Adjusting riflescopes was a problem in itself. Most riflescopes were internally adjustable for elevation only. Adjustments were not calibrated and no pre-determined adjustments were provided on the early riflescopes. Windage could only be adjusted externally. In other words, the vertical crosshair could not be adjusted. The entire riflescope had to be moved sideways at the rear mount and this caused problems. The riflescope was firmly clamped in the front ring and any lateral adjustment of the rear part of the riflescope bent the riflescope. Bending it, placed the tube as well as the lenses and seals under stress,often resulting in breakages. Apart from that, it had a detrimental effect on the path which the light rays followed through the riflescope.
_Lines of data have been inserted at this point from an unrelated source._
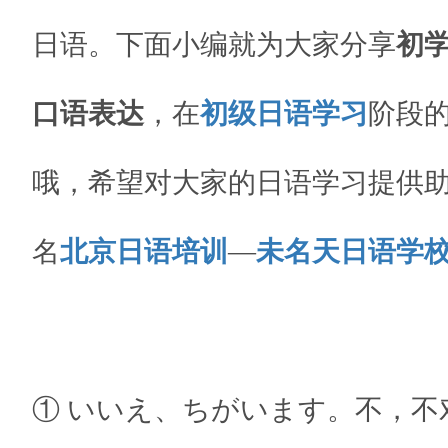
日语。下面小编就为大家分享
初
口语表达
，在
初级日语学习
阶段
哦，希望对大家的日语学习提供
名
北京日语培训
—
未名天日语学
① いいえ、ちがいます。不，不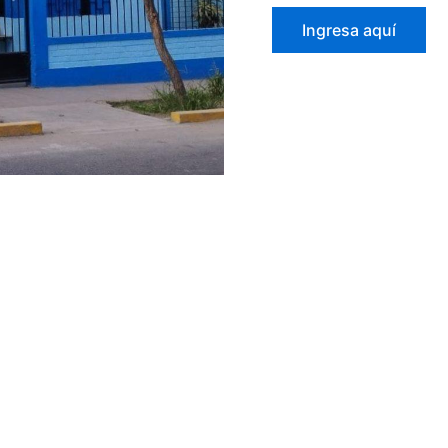
Ingresa aquí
Mounting holes were seldom perfectly aligned, resulting is slightly askew base positions. Manufacturing tolerances resulted in variances in the height differences between receiver and bridge. Reticules in the early riflescopes were only in the rarest of cases exactly centered in the riflescope image. Shims were used to offset such errors and to move the reticules nearer to the centers of the image seen through a riflescope. In due course the permanently centered reticule made its debut. This development compensates for slight installation errors whilst keeping the reticule intersection in the exact centre of the field of view. It would be an understatement to say that permanently centered reticules was one of the most important and welcome steps in the development of the riflescope.
At the outbreak of the Second World War American riflescopes had become adjustable on both planes. This was not the case with European riflescopes, though. Today we are fortunate in that apart from having riflescopes which are internally adjustable on both planes, we also have adjustable mounts which allow lateral movement of the riflescope’s rear without warping it. Minute and extremely accurate adjustments are, therefore, possible nowadays.